Action:No additional text recommended
Comment 4: Were intrapancreatic metastases defined as Stage 4? If so, this is questionable from my point of view as well – these are rather synchronous cancers than metastases.
Response: Clinically, synchronous or intra-pancreatic metastatic pancreatic cancers are extremely rare and difficult to diagnose. Patients in the NAPOLI-1 study had pancreatic lesion(s), but none were reported as intra-pancreatic metastasis. Although pancreas was listed as a “site of metastatic disease” in the previous NAPOLI-1 publications (Lancet 2016, EJC 2019), rather than “intra-pancreatic metastasis,” they may have been more appropriately labelled as lesions within the pancreas, either initially unresectable or local recurrence/relapse after previous definitive local therapy.

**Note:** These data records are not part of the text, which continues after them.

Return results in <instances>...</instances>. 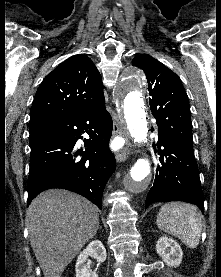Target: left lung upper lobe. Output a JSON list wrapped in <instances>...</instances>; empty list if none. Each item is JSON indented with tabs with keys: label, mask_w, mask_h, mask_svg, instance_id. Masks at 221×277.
I'll return each mask as SVG.
<instances>
[{
	"label": "left lung upper lobe",
	"mask_w": 221,
	"mask_h": 277,
	"mask_svg": "<svg viewBox=\"0 0 221 277\" xmlns=\"http://www.w3.org/2000/svg\"><path fill=\"white\" fill-rule=\"evenodd\" d=\"M132 65L146 75L150 109L158 130L193 149L190 106L181 79L148 54L136 55Z\"/></svg>",
	"instance_id": "left-lung-upper-lobe-1"
}]
</instances>
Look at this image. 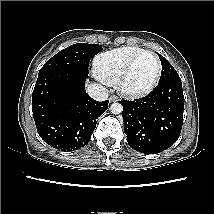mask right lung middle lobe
Segmentation results:
<instances>
[{"label":"right lung middle lobe","mask_w":214,"mask_h":214,"mask_svg":"<svg viewBox=\"0 0 214 214\" xmlns=\"http://www.w3.org/2000/svg\"><path fill=\"white\" fill-rule=\"evenodd\" d=\"M101 45L77 43L71 45L49 59L39 71V75L47 72L63 70L88 75V65L92 57L102 50Z\"/></svg>","instance_id":"1"}]
</instances>
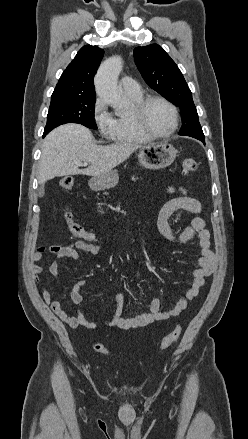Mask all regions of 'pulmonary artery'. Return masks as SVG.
<instances>
[{
	"mask_svg": "<svg viewBox=\"0 0 248 439\" xmlns=\"http://www.w3.org/2000/svg\"><path fill=\"white\" fill-rule=\"evenodd\" d=\"M120 84L122 86V89L125 93L129 94H137L141 92V88L137 81L130 77V76H124L122 77Z\"/></svg>",
	"mask_w": 248,
	"mask_h": 439,
	"instance_id": "obj_1",
	"label": "pulmonary artery"
}]
</instances>
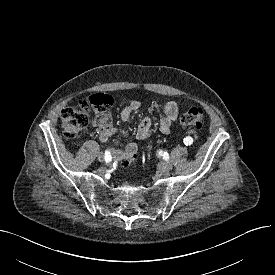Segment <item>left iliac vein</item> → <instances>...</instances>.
Masks as SVG:
<instances>
[{
  "mask_svg": "<svg viewBox=\"0 0 275 275\" xmlns=\"http://www.w3.org/2000/svg\"><path fill=\"white\" fill-rule=\"evenodd\" d=\"M172 166L170 161H163L159 164L158 168L161 173L166 174L172 169Z\"/></svg>",
  "mask_w": 275,
  "mask_h": 275,
  "instance_id": "left-iliac-vein-1",
  "label": "left iliac vein"
}]
</instances>
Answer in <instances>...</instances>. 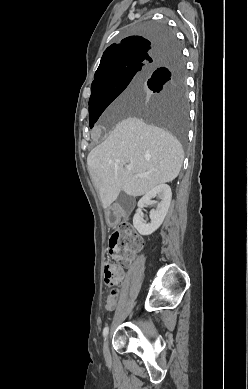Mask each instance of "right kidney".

Action: No additional text recommended
Comment 5: Comment: I would suggest including the supplemental 7-factor nomogram in the main manuscript instead of the 8-factor nomogram. The pre-therapeutic factors excluding the chemotherapy regimen are more important to give this nomogram a clinical value.
Response: The authors agree to include the 7-factor nomogram in the main manuscript, as suggested by the reviewer.
Action: 7-factor nomogram incorporated into the main manuscript as Figure 4.